ENTRIES SUPPLIED:
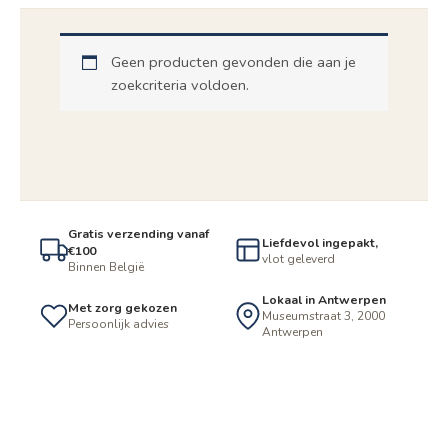
Geen producten gevonden die aan je
zoekcriteria voldoen.
Gratis verzending vanaf
Liefdevol ingepakt,
€100
vlot geleverd
Binnen België
Lokaal in Antwerpen
Met zorg gekozen
Museumstraat 3, 2000
Persoonlijk advies
Antwerpen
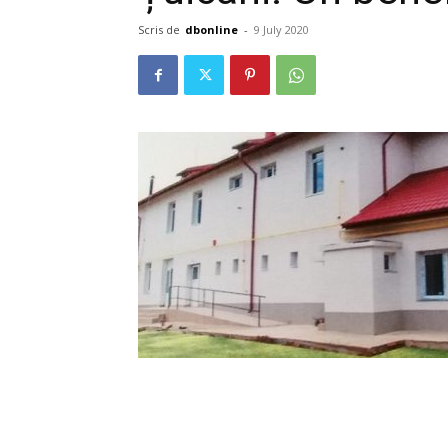
Scris de
dbonline
-
9 July 2020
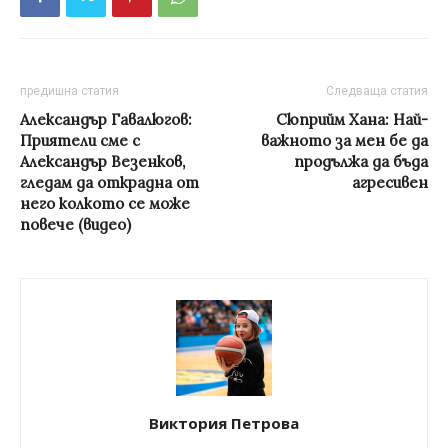
предишна статия
Следваща статия
Александър Гавалюгов:
Сюприйм Хана: Най-
Приятели сме с
важното за мен бе да
Александър Везенков,
продължа да бъда
гледам да открадна от
агресивен
него колкото се може
повече (видео)
Виктория Петрова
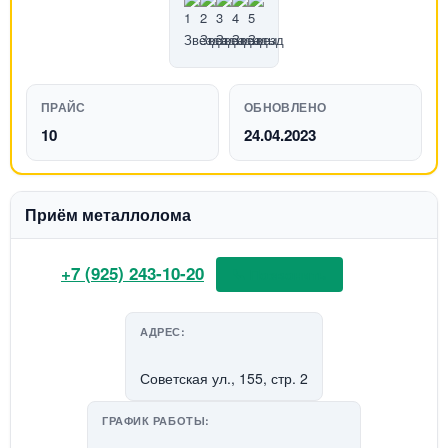
ПРАЙС
ОБНОВЛЕНО
10
24.04.2023
Приём металлолома
+7 (925) 243-10-20
📞 Позвонить
АДРЕС:
Советская ул., 155, стр. 2
ГРАФИК РАБОТЫ:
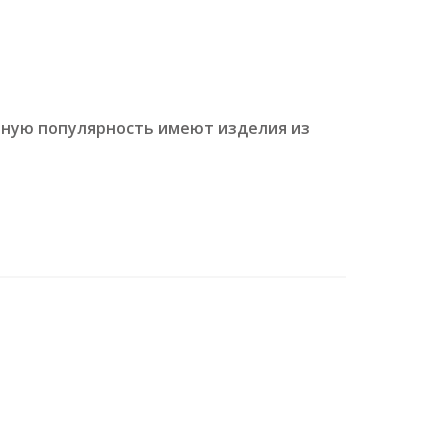
тную популярность имеют изделия из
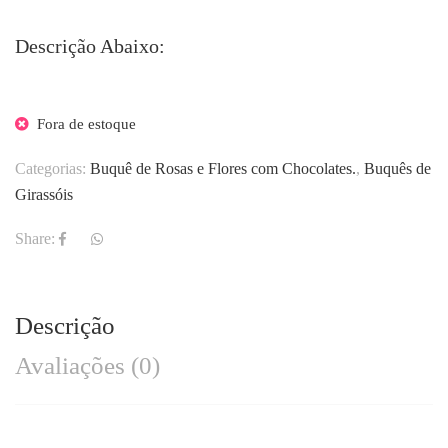
Descrição Abaixo:
Fora de estoque
Categorias:
Buquê de Rosas e Flores com Chocolates.
,
Buquês de
Girassóis
Share:
Descrição
Avaliações (0)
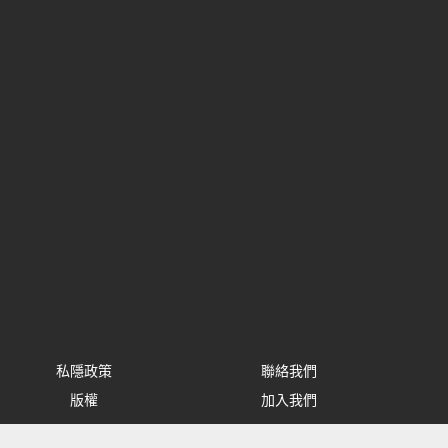
私隱政策
聯絡我們
版權
加入我們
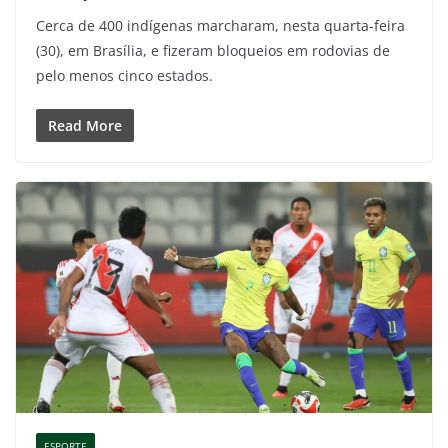
Cerca de 400 indígenas marcharam, nesta quarta-feira
(30), em Brasília, e fizeram bloqueios em rodovias de
pelo menos cinco estados.
Read More
ESPORTE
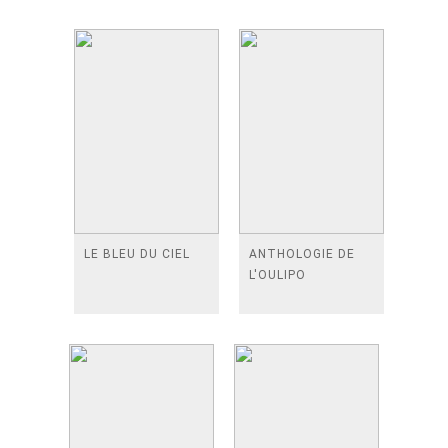
LE BLEU DU CIEL
ANTHOLOGIE DE
L'OULIPO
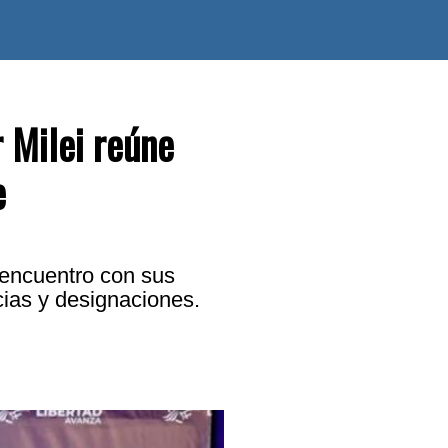
 Milei reúne
e
 encuentro con sus
cias y designaciones.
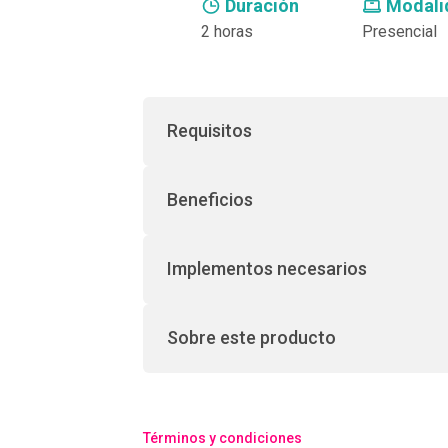
Duración
Modali
2 horas
Presencial
Requisitos
Beneficios
Implementos necesarios
Sobre este producto
Términos y condiciones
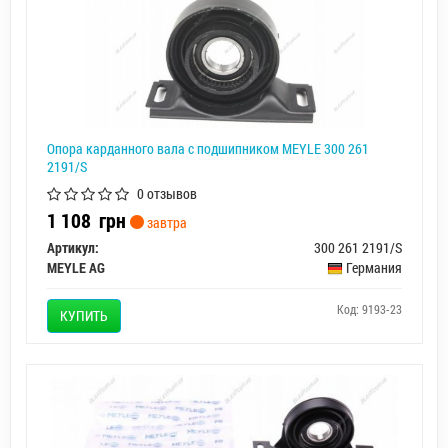
Опора карданного вала с подшипником MEYLE 300 261
2191/S
0 отзывов
1 108
грн
завтра
Артикул:
300 261 2191/S
MEYLE AG
Германия
Код: 9193-23
КУПИТЬ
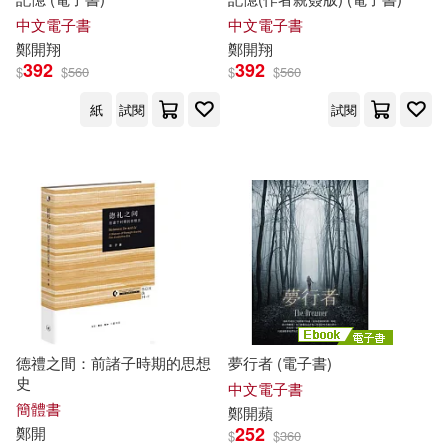
中文電子書
中文電子書
科技圖書(2)
臉譜(2)
余志龍 陳昱勛 鄭名杰 陳小鳳 郭秩
鄭
開
翔
鄭
開
翔
均(1)
392
392
$
$
560
$
$
560
西南財經大學出版社(2)
侯海霞(1)
俞振華(1)
紙
試閱
試閱
西安交通大學出版社(2)
劉國青(1)
劉維開(1)
西安電子科技大學出版社(2)
劉靜一(1)
卓天仁(1)
進源書局(2)
釀出版(2)
吉光，鄭仲燕(1)
吉田尚記(1)
高寶(2)
三聯(1)
向宏(1)
吳重禮(1)
德禮之間：前諸子時期的思想
夢行者 (電子書)
史
中文電子書
上海外語教育出版社(1)
簡體書
鄭
開
蘋
周峰，鄭喜燕(1)
252
鄭
開
$
$
360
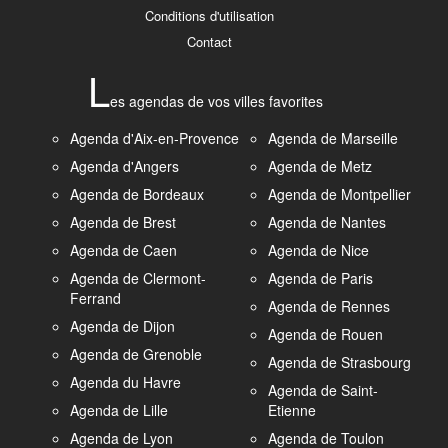
Conditions d'utilisation
Contact
L
es agendas de vos villes favorites
Agenda d'Aix-en-Provence
Agenda de Marseille
Agenda d'Angers
Agenda de Metz
Agenda de Bordeaux
Agenda de Montpellier
Agenda de Brest
Agenda de Nantes
Agenda de Caen
Agenda de Nice
Agenda de Clermont-
Agenda de Paris
Ferrand
Agenda de Rennes
Agenda de Dijon
Agenda de Rouen
Agenda de Grenoble
Agenda de Strasbourg
Agenda du Havre
Agenda de Saint-
Agenda de Lille
Etienne
Agenda de Lyon
Agenda de Toulon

ACTION ITEM: Apart from the images, retype the full material exactly as written.

RESULT OF THE EXERCISE:
Geen producten gevonden die aan je
zoekcriteria voldoen.
Gratis verzending vanaf
Liefdevol ingepakt,
€100
vlot geleverd
Binnen België
Lokaal in Antwerpen
Met zorg gekozen
Museumstraat 3, 2000
Persoonlijk advies
Antwerpen
Scris de
dbonline
-
9 July 2020
предишна статия
Следваща статия
Александър Гавалюгов:
Сюприйм Хана: Най-
Приятели сме с
важното за мен бе да
Александър Везенков,
продължа да бъда
гледам да открадна от
агресивен
него колкото се може
повече (видео)
Виктория Петрова
ПРАЙС
ОБНОВЛЕНО
10
24.04.2023
Приём металлолома
+7 (925) 243-10-20
📞 Позвонить
АДРЕС:
Советская ул., 155, стр. 2
ГРАФИК РАБОТЫ:
тную популярность имеют изделия из
Descrição Abaixo:
Fora de estoque
Categorias:
Buquê de Rosas e Flores com Chocolates.
,
Buquês de
Girassóis
Share:
Descrição
Avaliações (0)
私隱政策
聯絡我們
版權
加入我們
Cerca de 400 indígenas marcharam, nesta quarta-feira
(30), em Brasília, e fizeram bloqueios em rodovias de
pelo menos cinco estados.
Read More
ESPORTE
LE BLEU DU CIEL
ANTHOLOGIE DE
L'OULIPO
 Milei reúne
e
 encuentro con sus
cias y designaciones.
Duración
Modali
2 horas
Presencial
Requisitos
Beneficios
Implementos necesarios
Sobre este producto
Términos y condiciones
Опора карданного вала с подшипником MEYLE 300 261
2191/S
0 отзывов
1 108
грн
завтра
Артикул:
300 261 2191/S
MEYLE AG
Германия
Код: 9193-23
КУПИТЬ
中文電子書
中文電子書
科技圖書(2)
臉譜(2)
余志龍 陳昱勛 鄭名杰 陳小鳳 郭秩
鄭
開
翔
鄭
開
翔
均(1)
392
392
$
$
560
$
$
560
西南財經大學出版社(2)
侯海霞(1)
俞振華(1)
紙
試閱
試閱
西安交通大學出版社(2)
劉國青(1)
劉維開(1)
西安電子科技大學出版社(2)
劉靜一(1)
卓天仁(1)
進源書局(2)
釀出版(2)
吉光，鄭仲燕(1)
吉田尚記(1)
高寶(2)
三聯(1)
向宏(1)
吳重禮(1)
德禮之間：前諸子時期的思想
夢行者 (電子書)
史
中文電子書
上海外語教育出版社(1)
簡體書
鄭
開
蘋
周峰，鄭喜燕(1)
252
鄭
開
$
$
360
Conditions d'utilisation
Contact
L
es agendas de vos villes favorites
Agenda d'Aix-en-Provence
Agenda de Marseille
Agenda d'Angers
Agenda de Metz
Agenda de Bordeaux
Agenda de Montpellier
Agenda de Brest
Agenda de Nantes
Agenda de Caen
Agenda de Nice
Agenda de Clermont-
Agenda de Paris
Ferrand
Agenda de Rennes
Agenda de Dijon
Agenda de Rouen
Agenda de Grenoble
Agenda de Strasbourg
Agenda du Havre
Agenda de Saint-
Agenda de Lille
Etienne
Agenda de Lyon
Agenda de Toulon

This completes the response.